*PROBLEM DESCRIPTION*. Every line of the material below needs to be written out exactly, please.

*DATASET CONTENT*.

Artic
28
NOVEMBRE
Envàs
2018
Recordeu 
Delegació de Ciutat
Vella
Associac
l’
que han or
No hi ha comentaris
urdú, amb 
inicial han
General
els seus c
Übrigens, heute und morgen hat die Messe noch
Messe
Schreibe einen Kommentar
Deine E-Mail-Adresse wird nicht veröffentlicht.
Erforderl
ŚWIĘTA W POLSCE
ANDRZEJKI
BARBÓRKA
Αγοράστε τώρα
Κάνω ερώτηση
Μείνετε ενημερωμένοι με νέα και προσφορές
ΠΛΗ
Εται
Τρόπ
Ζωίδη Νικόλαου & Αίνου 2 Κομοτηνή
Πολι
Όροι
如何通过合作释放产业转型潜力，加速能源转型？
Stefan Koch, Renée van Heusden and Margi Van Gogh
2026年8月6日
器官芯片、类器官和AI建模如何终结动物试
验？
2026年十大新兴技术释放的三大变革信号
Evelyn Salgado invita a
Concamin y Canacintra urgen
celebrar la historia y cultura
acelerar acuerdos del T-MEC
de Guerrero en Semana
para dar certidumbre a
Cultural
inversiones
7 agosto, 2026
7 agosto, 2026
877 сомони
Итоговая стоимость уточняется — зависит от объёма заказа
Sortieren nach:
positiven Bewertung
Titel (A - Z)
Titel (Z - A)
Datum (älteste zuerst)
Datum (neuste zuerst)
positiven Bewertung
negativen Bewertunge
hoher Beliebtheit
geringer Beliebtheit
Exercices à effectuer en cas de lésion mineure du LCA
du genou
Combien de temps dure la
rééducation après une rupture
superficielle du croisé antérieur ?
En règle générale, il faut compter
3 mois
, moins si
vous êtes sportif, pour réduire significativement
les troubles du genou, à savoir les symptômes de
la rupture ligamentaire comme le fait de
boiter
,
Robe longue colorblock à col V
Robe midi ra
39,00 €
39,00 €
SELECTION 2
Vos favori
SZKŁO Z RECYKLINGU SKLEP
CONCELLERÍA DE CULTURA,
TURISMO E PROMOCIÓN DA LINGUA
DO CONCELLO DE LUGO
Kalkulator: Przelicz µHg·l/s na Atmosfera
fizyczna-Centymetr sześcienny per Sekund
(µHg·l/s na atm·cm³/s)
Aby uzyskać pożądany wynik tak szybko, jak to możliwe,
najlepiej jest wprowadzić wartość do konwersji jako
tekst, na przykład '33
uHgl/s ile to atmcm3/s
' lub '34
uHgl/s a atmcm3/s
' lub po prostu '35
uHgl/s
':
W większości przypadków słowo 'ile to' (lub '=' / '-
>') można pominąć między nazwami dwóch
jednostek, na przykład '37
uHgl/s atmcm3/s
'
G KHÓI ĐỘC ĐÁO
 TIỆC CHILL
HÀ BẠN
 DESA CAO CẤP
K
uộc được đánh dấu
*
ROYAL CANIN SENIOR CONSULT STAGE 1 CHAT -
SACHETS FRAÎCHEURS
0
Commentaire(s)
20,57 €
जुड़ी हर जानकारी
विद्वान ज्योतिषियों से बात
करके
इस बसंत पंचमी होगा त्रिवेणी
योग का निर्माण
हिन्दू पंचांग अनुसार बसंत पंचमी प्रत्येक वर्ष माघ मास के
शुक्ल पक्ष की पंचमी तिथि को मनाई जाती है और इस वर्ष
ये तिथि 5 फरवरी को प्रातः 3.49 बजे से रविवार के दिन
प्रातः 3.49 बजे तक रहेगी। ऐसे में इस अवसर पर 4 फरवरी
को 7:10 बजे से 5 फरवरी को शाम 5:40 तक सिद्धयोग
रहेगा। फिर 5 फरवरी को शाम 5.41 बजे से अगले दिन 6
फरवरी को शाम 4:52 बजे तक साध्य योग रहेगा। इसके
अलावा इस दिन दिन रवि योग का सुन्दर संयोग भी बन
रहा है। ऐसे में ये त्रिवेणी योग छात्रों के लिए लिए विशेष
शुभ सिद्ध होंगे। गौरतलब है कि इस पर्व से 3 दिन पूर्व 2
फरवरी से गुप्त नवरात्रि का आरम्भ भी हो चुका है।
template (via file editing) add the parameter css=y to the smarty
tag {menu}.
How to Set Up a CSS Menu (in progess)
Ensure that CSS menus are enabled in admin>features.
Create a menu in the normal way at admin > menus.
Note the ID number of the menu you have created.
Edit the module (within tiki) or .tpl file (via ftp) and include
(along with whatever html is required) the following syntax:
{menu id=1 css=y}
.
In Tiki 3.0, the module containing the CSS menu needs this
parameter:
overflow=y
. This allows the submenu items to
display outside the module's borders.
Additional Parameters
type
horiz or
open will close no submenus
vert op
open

*ANSWER AREA*.
Artic
28
NOVEMBRE
Envàs
2018
Recordeu 
Delegació de Ciutat
Vella
Associac
l’
que han or
No hi ha comentaris
urdú, amb 
inicial han
General
els seus c
Übrigens, heute und morgen hat die Messe noch
Messe
Schreibe einen Kommentar
Deine E-Mail-Adresse wird nicht veröffentlicht.
Erforderl
ŚWIĘTA W POLSCE
ANDRZEJKI
BARBÓRKA
Αγοράστε τώρα
Κάνω ερώτηση
Μείνετε ενημερωμένοι με νέα και προσφορές
ΠΛΗ
Εται
Τρόπ
Ζωίδη Νικόλαου & Αίνου 2 Κομοτηνή
Πολι
Όροι
如何通过合作释放产业转型潜力，加速能源转型？
Stefan Koch, Renée van Heusden and Margi Van Gogh
2026年8月6日
器官芯片、类器官和AI建模如何终结动物试
验？
2026年十大新兴技术释放的三大变革信号
Evelyn Salgado invita a
Concamin y Canacintra urgen
celebrar la historia y cultura
acelerar acuerdos del T-MEC
de Guerrero en Semana
para dar certidumbre a
Cultural
inversiones
7 agosto, 2026
7 agosto, 2026
877 сомони
Итоговая стоимость уточняется — зависит от объёма заказа
Sortieren nach:
positiven Bewertung
Titel (A - Z)
Titel (Z - A)
Datum (älteste zuerst)
Datum (neuste zuerst)
positiven Bewertung
negativen Bewertunge
hoher Beliebtheit
geringer Beliebtheit
Exercices à effectuer en cas de lésion mineure du LCA
du genou
Combien de temps dure la
rééducation après une rupture
superficielle du croisé antérieur ?
En règle générale, il faut compter
3 mois
, moins si
vous êtes sportif, pour réduire significativement
les troubles du genou, à savoir les symptômes de
la rupture ligamentaire comme le fait de
boiter
,
Robe longue colorblock à col V
Robe midi ra
39,00 €
39,00 €
SELECTION 2
Vos favori
SZKŁO Z RECYKLINGU SKLEP
CONCELLERÍA DE CULTURA,
TURISMO E PROMOCIÓN DA LINGUA
DO CONCELLO DE LUGO
Kalkulator: Przelicz µHg·l/s na Atmosfera
fizyczna-Centymetr sześcienny per Sekund
(µHg·l/s na atm·cm³/s)
Aby uzyskać pożądany wynik tak szybko, jak to możliwe,
najlepiej jest wprowadzić wartość do konwersji jako
tekst, na przykład '33
uHgl/s ile to atmcm3/s
' lub '34
uHgl/s a atmcm3/s
' lub po prostu '35
uHgl/s
':
W większości przypadków słowo 'ile to' (lub '=' / '-
>') można pominąć między nazwami dwóch
jednostek, na przykład '37
uHgl/s atmcm3/s
'
G KHÓI ĐỘC ĐÁO
 TIỆC CHILL
HÀ BẠN
 DESA CAO CẤP
K
uộc được đánh dấu
*
ROYAL CANIN SENIOR CONSULT STAGE 1 CHAT -
SACHETS FRAÎCHEURS
0
Commentaire(s)
20,57 €
जुड़ी हर जानकारी
विद्वान ज्योतिषियों से बात
करके
इस बसंत पंचमी होगा त्रिवेणी
योग का निर्माण
हिन्दू पंचांग अनुसार बसंत पंचमी प्रत्येक वर्ष माघ मास के
शुक्ल पक्ष की पंचमी तिथि को मनाई जाती है और इस वर्ष
ये तिथि 5 फरवरी को प्रातः 3.49 बजे से रविवार के दिन
प्रातः 3.49 बजे तक रहेगी। ऐसे में इस अवसर पर 4 फरवरी
को 7:10 बजे से 5 फरवरी को शाम 5:40 तक सिद्धयोग
रहेगा। फिर 5 फरवरी को शाम 5.41 बजे से अगले दिन 6
फरवरी को शाम 4:52 बजे तक साध्य योग रहेगा। इसके
अलावा इस दिन दिन रवि योग का सुन्दर संयोग भी बन
रहा है। ऐसे में ये त्रिवेणी योग छात्रों के लिए लिए विशेष
शुभ सिद्ध होंगे। गौरतलब है कि इस पर्व से 3 दिन पूर्व 2
फरवरी से गुप्त नवरात्रि का आरम्भ भी हो चुका है।
template (via file editing) add the parameter css=y to the smarty
tag {menu}.
How to Set Up a CSS Menu (in progess)
Ensure that CSS menus are enabled in admin>features.
Create a menu in the normal way at admin > menus.
Note the ID number of the menu you have created.
Edit the module (within tiki) or .tpl file (via ftp) and include
(along with whatever html is required) the following syntax:
{menu id=1 css=y}
.
In Tiki 3.0, the module containing the CSS menu needs this
parameter:
overflow=y
. This allows the submenu items to
display outside the module's borders.
Additional Parameters
type
horiz or
open will close no submenus
vert op
open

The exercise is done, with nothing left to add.